Cale handles the vocals, the first time he sings lead. Maureen Tucker plays bass. Sterling Morrison sticks to his guitar and Angus MacLise returns for this occasion to play drums.
"In Chicago, I was singing lead because Lou had hepatitis, no one knew the difference. We turned our faces to the wall and turned up very loud. Paul Morrisey (later the director of Trash) and Danny Williams had different visions of what the light show should be like and one night I looked up to see them fighting, hitting each other in the middle of a song. Danny Williams just disappeared. They found his clothes by the side of a river, with his car nearby... the whole thing. He used to carry this strobe around with him all the time and no one could figure out why till we found out he kept his amphetamine in it."
Initially booked for June 21-26, the band continues to play there until July 3.
This track can be found on the Hiroshima edition of The East Village Other Music Newspaper, an 'electric newspaper' album. It was recorded on August 6.
The Velvets perform in the background of an interview with Lucy Johnson, daughter of US president Lyndon Johnson, on her wedding day.

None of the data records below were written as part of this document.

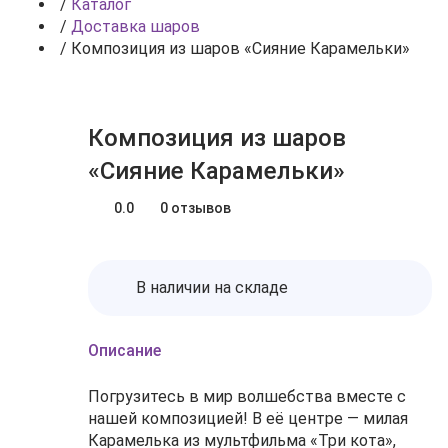
/
Каталог
/
Доставка шаров
/
Композиция из шаров «Сияние Карамельки»
Композиция из шаров
«Сияние Карамельки»
0.0
0 отзывов
В наличии на складе
Описание
Погрузитесь в мир волшебства вместе с
нашей композицией! В её центре — милая
Карамелька из мультфильма «Три кота»,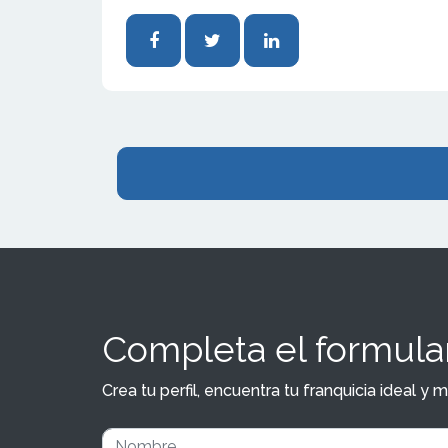
Completa el formular
Crea tu perfil, encuentra tu franquicia ideal 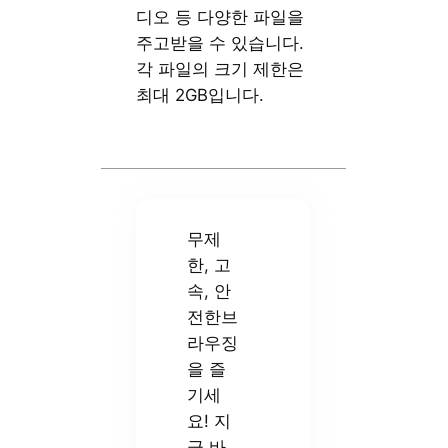
디오 등 다양한 파일을
주고받을 수 있습니다.
각 파일의 크기 제한은
최대 2GB입니다.
무제
한, 고
속, 안
전한브
라우징
을 즐
기세
요! 지
금 바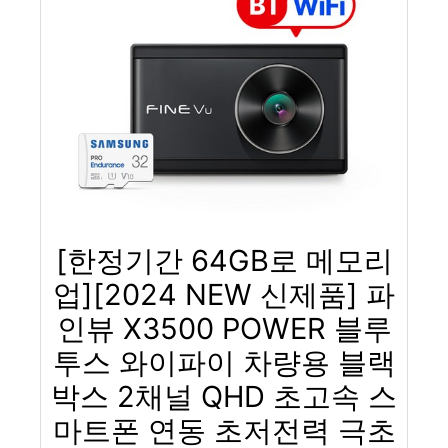
[한정기간 64GB로 메모리
업][2024 NEW 신제품] 파
인뷰 X3500 POWER 블루
투스 와이파이 차량용 블랙
박스 2채널 QHD 초고속 스
마트폰 연동 초저전력 극초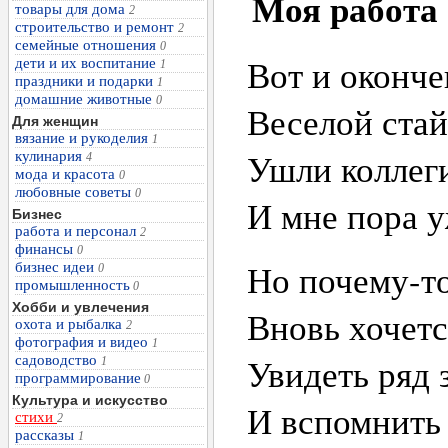
Моя работа
товары для дома
2
строительство и ремонт
2
семейные отношения
0
Вот и оконче
дети и их воспитание
1
праздники и подарки
1
домашние животные
0
Веселой стай
Для женщин
вязание и рукоделия
1
Ушли коллег
кулинария
4
мода и красота
0
любовные советы
0
И мне пора у
Бизнес
работа и персонал
2
финансы
0
Но почему-то
бизнес идеи
0
промышленность
0
Хобби и увлечения
Вновь хочетс
охота и рыбалка
2
фотография и видео
1
Увидеть ряд 
садоводство
1
программирование
0
Культура и искусство
И вспомнить
стихи
2
рассказы
1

This instrumental track, composed and played by Cale and credited to The Velvet Underground, is issued on a flexi-disc with issue number 3 (The Pop Art issue) of Aspen magazine. The label says "Guitar and feedback", "First half of a 15-minute recording made with two monaural tape recorders" and "Final groove purposely left open". On the A-side of the flexi-disc is White Wind, a composition by Peter Walker.

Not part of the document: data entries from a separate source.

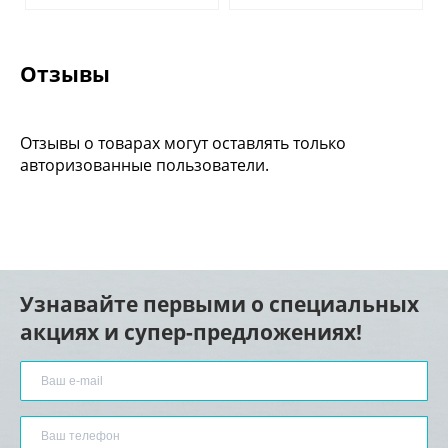
Отзывы
Отзывы о товарах могут оставлять только
авторизованные пользователи.
Узнавайте первыми о специальных
акциях и супер-предложениях!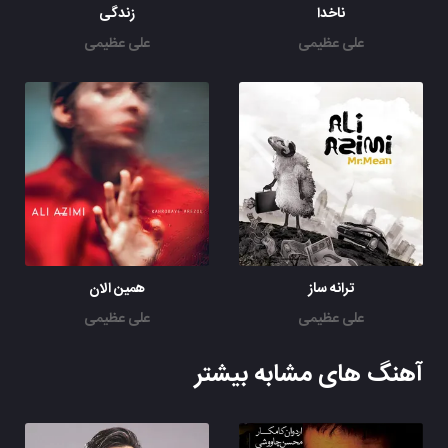
ناخدا
زندگی
علی عظیمی
علی عظیمی
ترانه ساز
همین الان
علی عظیمی
علی عظیمی
آهنگ های مشابه بیشتر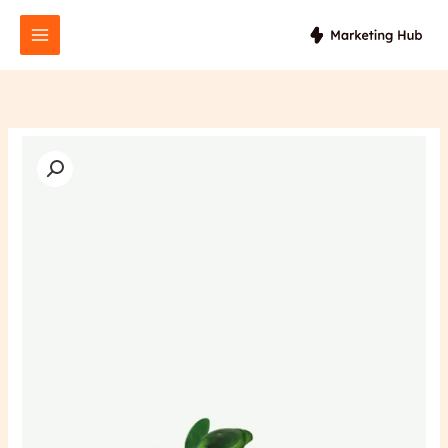
خطي
لى
لمحتوى
كمية
Pilea
Peperomioides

"On the electronic front, there's the free-wheeling manipulation of dials in control rooms; sub-sonic sounds that you feel, not hear; machine noises; feedback; tape echo; anything!"
Aspen was a multimedia magazine that came in a box. It was published on an irregular schedule by business woman Phyllis Johnson. Despite its name the magazine was based in New York. Cale would contribute five poems and a short story to no. 9 (The Psychedelic issue) in 1971.